- _PROMPT_
Write each line below back out exactly, omitting its pictures.

[TASK INPUTS — start]

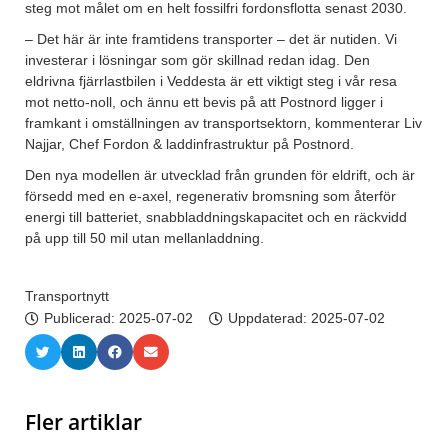
steg mot målet om en helt fossilfri fordonsflotta senast 2030.
– Det här är inte framtidens transporter – det är nutiden. Vi
investerar i lösningar som gör skillnad redan idag. Den
eldrivna fjärrlastbilen i Veddesta är ett viktigt steg i vår resa
mot netto-noll, och ännu ett bevis på att Postnord ligger i
framkant i omställningen av transportsektorn, kommenterar Liv
Najjar, Chef Fordon & laddinfrastruktur på Postnord.
Den nya modellen är utvecklad från grunden för eldrift, och är
försedd med en e-axel, regenerativ bromsning som återför
energi till batteriet, snabbladdningskapacitet och en räckvidd
på upp till 50 mil utan mellanladdning.
Transportnytt
Publicerad:
2025-07-02
Uppdaterad: 2025-07-02
Fler artiklar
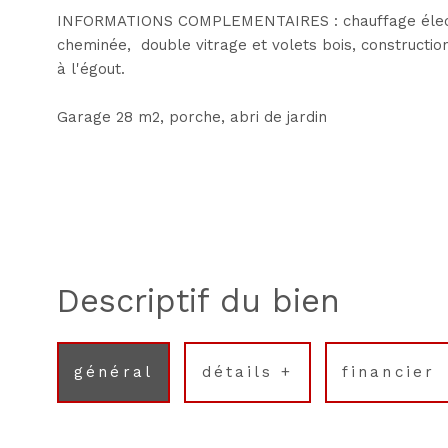
INFORMATIONS COMPLEMENTAIRES : chauffage électr
cheminée, double vitrage et volets bois, construction 
à l'égout.
Garage 28 m2, porche, abri de jardin
descriptif du bien
général
détails +
financier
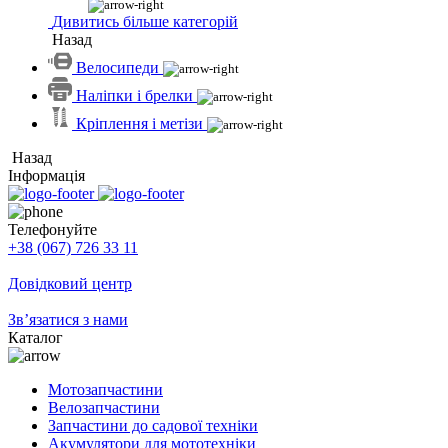
Дивитись більше категорій
Назад
Велосипеди
Наліпки і брелки
Кріплення і метізи
Назад
Інформація
Телефонуйте
+38 (067) 726 33 11
Довідковий центр
Зв’язатися з нами
Каталог
Мотозапчастини
Велозапчастини
Запчастини до садової техніки
Акумулятори для мототехніки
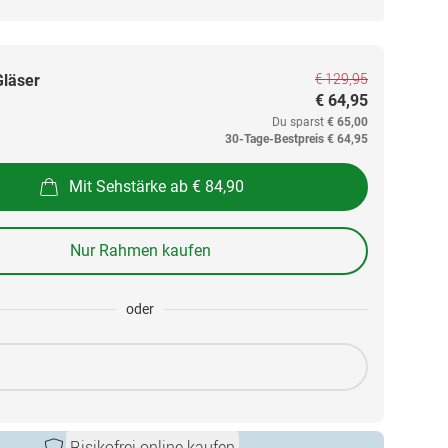
€ 129,95
Gläser
€ 64,95
Du sparst
€ 65,00
30-Tage-Bestpreis
€ 64,95
Mit Sehstärke ab € 84,90
Nur Rahmen kaufen
oder
Risikofrei online kaufen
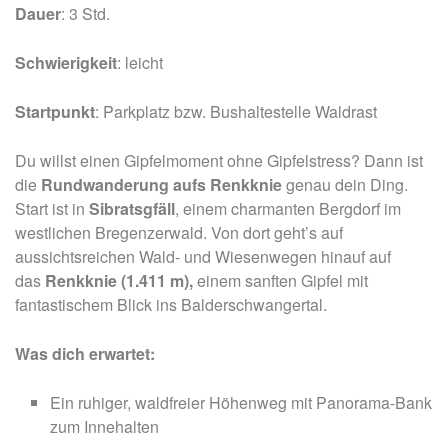
Dauer
: 3 Std.
Schwierigkeit
: leicht
Startpunkt
: Parkplatz bzw. Bushaltestelle Waldrast
Du willst einen Gipfelmoment ohne Gipfelstress? Dann ist
die
Rundwanderung aufs Renkknie
genau dein Ding.
Start ist in
Sibratsgfäll
, einem charmanten Bergdorf im
westlichen Bregenzerwald. Von dort geht’s auf
aussichtsreichen Wald- und Wiesenwegen hinauf auf
das
Renkknie (1.411 m),
einem sanften Gipfel mit
fantastischem Blick ins Balderschwangertal.
Was dich erwartet:
Ein ruhiger, waldfreier Höhenweg mit Panorama-Bank
zum Innehalten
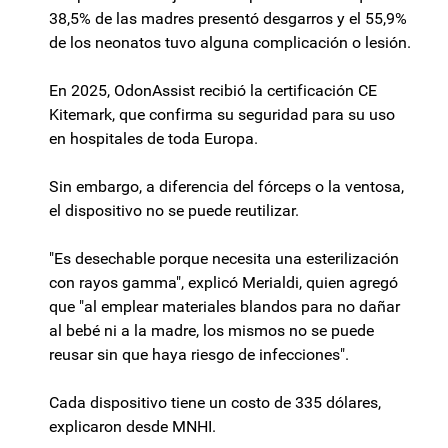
38,5% de las madres presentó desgarros y el 55,9%
de los neonatos tuvo alguna complicación o lesión.
En 2025, OdonAssist recibió la certificación CE
Kitemark, que confirma su seguridad para su uso
en hospitales de toda Europa.
Sin embargo, a diferencia del fórceps o la ventosa,
el dispositivo no se puede reutilizar.
"Es desechable porque necesita una esterilización
con rayos gamma", explicó Merialdi, quien agregó
que "al emplear materiales blandos para no dañar
al bebé ni a la madre, los mismos no se puede
reusar sin que haya riesgo de infecciones".
Cada dispositivo tiene un costo de 335 dólares,
explicaron desde MNHI.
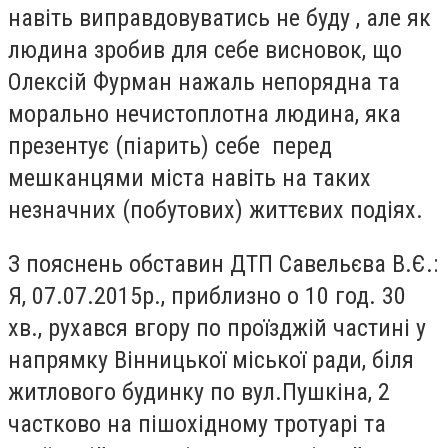
навіть виправдовуватись не буду , але як
людина зробив для себе висновок, що
Олексій Фурман нажаль непорядна та
морально нечистоплотна людина, яка
презентує (піарить) себе перед
мешканцями міста навіть на таких
незначних (побутових) життєвих подіях.
З пояснень обставин ДТП Савельєва В.Є.:
Я, 07.07.2015р., приблизно о 10 год. 30
хв., рухався вгору по проїзджій частині у
напрямку Вінницької міської ради, біля
житлового будинку по вул.Пушкіна, 2
частково на пішохідному тротуарі та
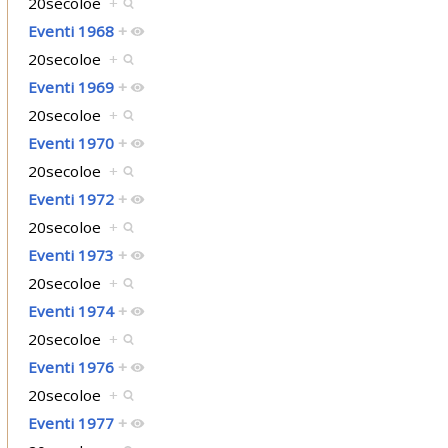
20secoloe
+
Eventi 1968
+
20secoloe
+
Eventi 1969
+
20secoloe
+
Eventi 1970
+
20secoloe
+
Eventi 1972
+
20secoloe
+
Eventi 1973
+
20secoloe
+
Eventi 1974
+
20secoloe
+
Eventi 1976
+
20secoloe
+
Eventi 1977
+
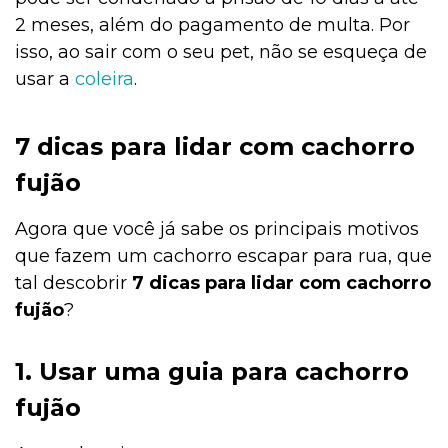
2 meses, além do pagamento de multa. Por
isso, ao sair com o seu pet, não se esqueça de
usar a
coleira
.
7 dicas para lidar com cachorro
fujão
Agora que você já sabe os principais motivos
que fazem um cachorro escapar para rua, que
tal descobrir
7
dicas para lidar com cachorro
fujão
?
1. Usar uma guia para cachorro
fujão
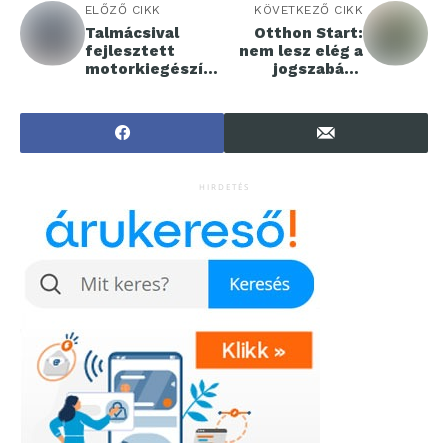
ELŐZŐ CIKK
KÖVETKEZŐ CIKK
Talmácsival
Otthon Start:
fejlesztett
nem lesz elég a
motorkiegészítő
jogszabályi
t az egyetem
feltételeket
teljesíteni
HIRDETÉS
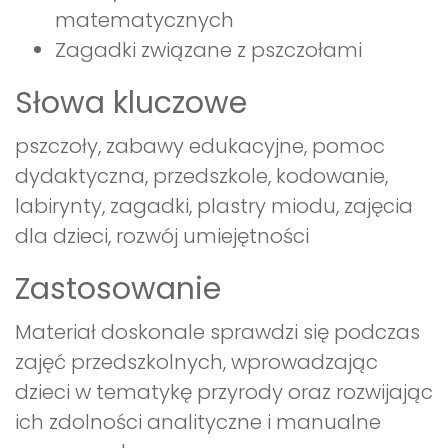
matematycznych
Zagadki związane z pszczołami
Słowa kluczowe
pszczoły, zabawy edukacyjne, pomoc
dydaktyczna, przedszkole, kodowanie,
labirynty, zagadki, plastry miodu, zajęcia
dla dzieci, rozwój umiejętności
Zastosowanie
Materiał doskonale sprawdzi się podczas
zajęć przedszkolnych, wprowadzając
dzieci w tematykę przyrody oraz rozwijając
ich zdolności analityczne i manualne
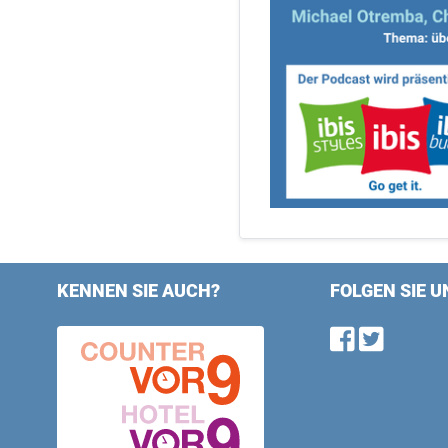
KENNEN SIE AUCH?
FOLGEN SIE U
Find u
Follo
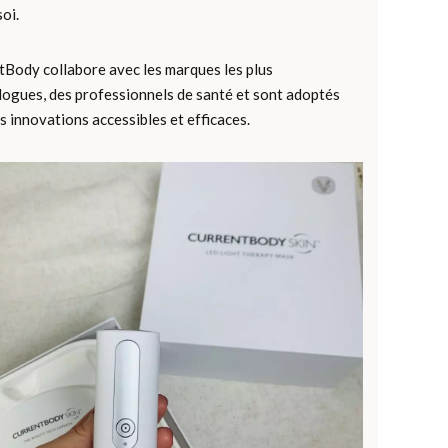
oi.
tBody collabore avec les marques les plus
ologues, des professionnels de santé et sont adoptés
 innovations accessibles et efficaces.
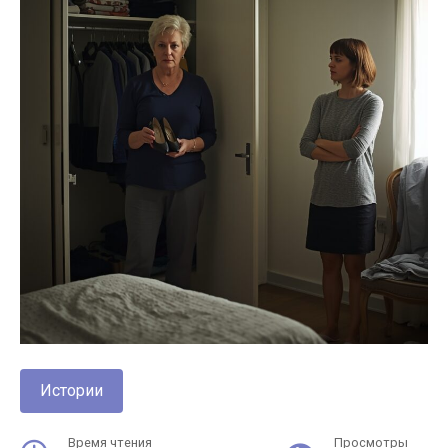
Истории
Время чтения
Просмотры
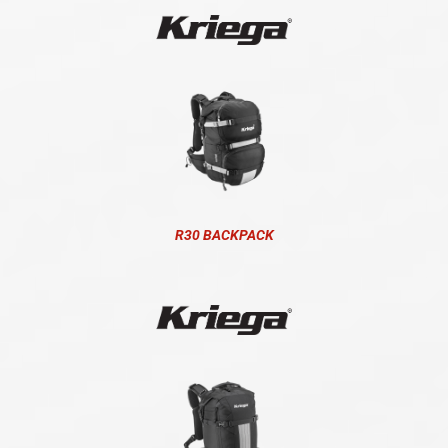
R30 BACKPACK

[TASK INPUTS — finish]

- _SOLUTION TO THIS EXERCISE_
steg mot målet om en helt fossilfri fordonsflotta senast 2030.
– Det här är inte framtidens transporter – det är nutiden. Vi
investerar i lösningar som gör skillnad redan idag. Den
eldrivna fjärrlastbilen i Veddesta är ett viktigt steg i vår resa
mot netto-noll, och ännu ett bevis på att Postnord ligger i
framkant i omställningen av transportsektorn, kommenterar Liv
Najjar, Chef Fordon & laddinfrastruktur på Postnord.
Den nya modellen är utvecklad från grunden för eldrift, och är
försedd med en e-axel, regenerativ bromsning som återför
energi till batteriet, snabbladdningskapacitet och en räckvidd
på upp till 50 mil utan mellanladdning.
Transportnytt
Publicerad:
2025-07-02
Uppdaterad: 2025-07-02
Fler artiklar
INFORMATIONS COMPLEMENTAIRES : chauffage électr
cheminée, double vitrage et volets bois, construction 
à l'égout.
Garage 28 m2, porche, abri de jardin
descriptif du bien
général
détails +
financier
Дивитись більше категорій
Назад
Велосипеди
Наліпки і брелки
Кріплення і метізи
Назад
Інформація
Телефонуйте
+38 (067) 726 33 11
Довідковий центр
Зв’язатися з нами
Каталог
Мотозапчастини
Велозапчастини
Запчастини до садової техніки
Акумулятори для мототехніки
€ 129,95
Gläser
€ 64,95
Du sparst
€ 65,00
30-Tage-Bestpreis
€ 64,95
Mit Sehstärke ab € 84,90
Nur Rahmen kaufen
oder
Risikofrei online kaufen
Dauer
: 3 Std.
Schwierigkeit
: leicht
Startpunkt
: Parkplatz bzw. Bushaltestelle Waldrast
Du willst einen Gipfelmoment ohne Gipfelstress? Dann ist
die
Rundwanderung aufs Renkknie
genau dein Ding.
Start ist in
Sibratsgfäll
, einem charmanten Bergdorf im
westlichen Bregenzerwald. Von dort geht’s auf
aussichtsreichen Wald- und Wiesenwegen hinauf auf
das
Renkknie (1.411 m),
einem sanften Gipfel mit
fantastischem Blick ins Balderschwangertal.
Was dich erwartet:
Ein ruhiger, waldfreier Höhenweg mit Panorama-Bank
zum Innehalten
38,5% de las madres presentó desgarros y el 55,9%
de los neonatos tuvo alguna complicación o lesión.
En 2025, OdonAssist recibió la certificación CE
Kitemark, que confirma su seguridad para su uso
en hospitales de toda Europa.
Sin embargo, a diferencia del fórceps o la ventosa,
el dispositivo no se puede reutilizar.
"Es desechable porque necesita una esterilización
con rayos gamma", explicó Merialdi, quien agregó
que "al emplear materiales blandos para no dañar
al bebé ni a la madre, los mismos no se puede
reusar sin que haya riesgo de infecciones".
Cada dispositivo tiene un costo de 335 dólares,
explicaron desde MNHI.
навіть виправдовуватись не буду , але як
людина зробив для себе висновок, що
Олексій Фурман нажаль непорядна та
морально нечистоплотна людина, яка
презентує (піарить) себе перед
мешканцями міста навіть на таких
незначних (побутових) життєвих подіях.
З пояснень обставин ДТП Савельєва В.Є.:
Я, 07.07.2015р., приблизно о 10 год. 30
хв., рухався вгору по проїзджій частині у
напрямку Вінницької міської ради, біля
житлового будинку по вул.Пушкіна, 2
частково на пішохідному тротуарі та
20secoloe
+
Eventi 1968
+
20secoloe
+
Eventi 1969
+
20secoloe
+
Eventi 1970
+
20secoloe
+
Eventi 1972
+
20secoloe
+
Eventi 1973
+
20secoloe
+
Eventi 1974
+
20secoloe
+
Eventi 1976
+
20secoloe
+
Eventi 1977
+
2 meses, além do pagamento de multa. Por
isso, ao sair com o seu pet, não se esqueça de
usar a
coleira
.
7 dicas para lidar com cachorro
fujão
Agora que você já sabe os principais motivos
que fazem um cachorro escapar para rua, que
tal descobrir
7
dicas para lidar com cachorro
fujão
?
1. Usar uma guia para cachorro
fujão
ELŐZŐ CIKK
KÖVETKEZŐ CIKK
Talmácsival
Otthon Start:
fejlesztett
nem lesz elég a
motorkiegészítő
jogszabályi
t az egyetem
feltételeket
teljesíteni
HIRDETÉS
matematycznych
Zagadki związane z pszczołami
Słowa kluczowe
pszczoły, zabawy edukacyjne, pomoc
dydaktyczna, przedszkole, kodowanie,
labirynty, zagadki, plastry miodu, zajęcia
dla dzieci, rozwój umiejętności
Zastosowanie
Materiał doskonale sprawdzi się podczas
zajęć przedszkolnych, wprowadzając
dzieci w tematykę przyrody oraz rozwijając
ich zdolności analityczne i manualne
KENNEN SIE AUCH?
FOLGEN SIE U
Find u
Follo
oi.
tBody collabore avec les marques les plus
ologues, des professionnels de santé et sont adoptés
 innovations accessibles et efficaces.
Истории
Время чтения
Просмотры
R30 BACKPACK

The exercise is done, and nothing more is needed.